So yesterday I felt a bit groggy and this morning I woke up with a full blown cold and feel absolutely crap!
I didn't sleep very well either last night, or the night before or before that and so on and so on.... I think the anxiety is setting in now causing serious insomnia, which is most likely why I am poorly now, lack of
Not to mention the really irregular pains I have been getting for the last week or so now, when I did finally drift off I kept waking because of them last night and had a couple this morning when I had just woke up and was lying in bed, but when I get out of bed.... nothing!!
Also that scratching feeling down there has been more extreme for the last few days, every time LO is active, which is often, I get that feeling and it flippin hurts and often stops me in my tracks!

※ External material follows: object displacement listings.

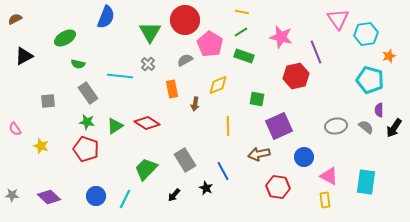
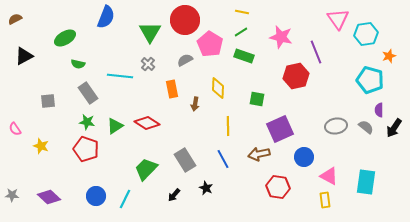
yellow diamond at (218, 85): moved 3 px down; rotated 65 degrees counterclockwise
purple square at (279, 126): moved 1 px right, 3 px down
blue line at (223, 171): moved 12 px up
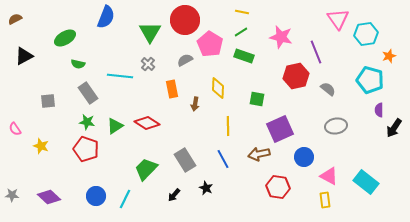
gray semicircle at (366, 127): moved 38 px left, 38 px up
cyan rectangle at (366, 182): rotated 60 degrees counterclockwise
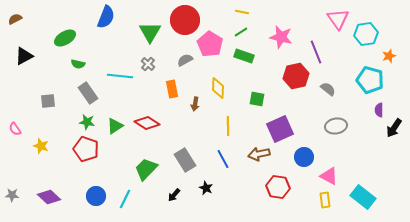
cyan rectangle at (366, 182): moved 3 px left, 15 px down
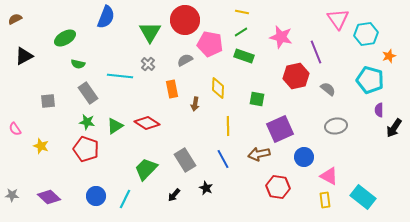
pink pentagon at (210, 44): rotated 20 degrees counterclockwise
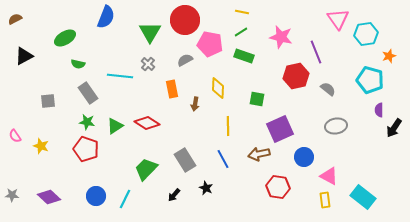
pink semicircle at (15, 129): moved 7 px down
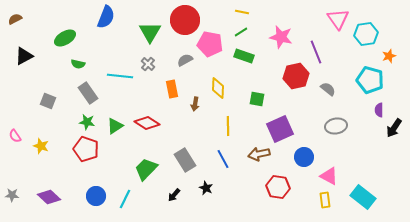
gray square at (48, 101): rotated 28 degrees clockwise
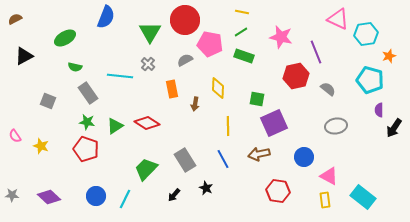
pink triangle at (338, 19): rotated 30 degrees counterclockwise
green semicircle at (78, 64): moved 3 px left, 3 px down
purple square at (280, 129): moved 6 px left, 6 px up
red hexagon at (278, 187): moved 4 px down
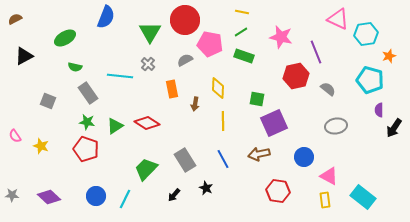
yellow line at (228, 126): moved 5 px left, 5 px up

The braxton hicks I get are becoming more frequent too, and makes me feel very light headed and breathless when I get them, feel like I could faint if I stand up!
Also I thought I had avoided these but typical me gets them right at the end, but I have PILES and they hurt too and my hips are starting to hurt again especially when in bed turning around, I wake up sometimes and it feels like my whole body has locked up and like I have been sleeping on a stone floor or something.
I'm tired, groggy, aching, in pain and just generally fed up now, I haven't had a show (which I have been checking for religiously) which would at least give me some hope that the end is finally here.
I know the end is technically nearly finally here but it feels like it couldn't go any slower and each day I am feeling all the more worse and really anxious to meet my baby!
Sorry to go on ladies but this is how I feel today and with nobody to share it with but my 8 and 5 yr old I needed to vent somewhere or I fear I may cry ALOT!
Anyhoo, I'm going to do some washing up to try and get me in the mood for the day!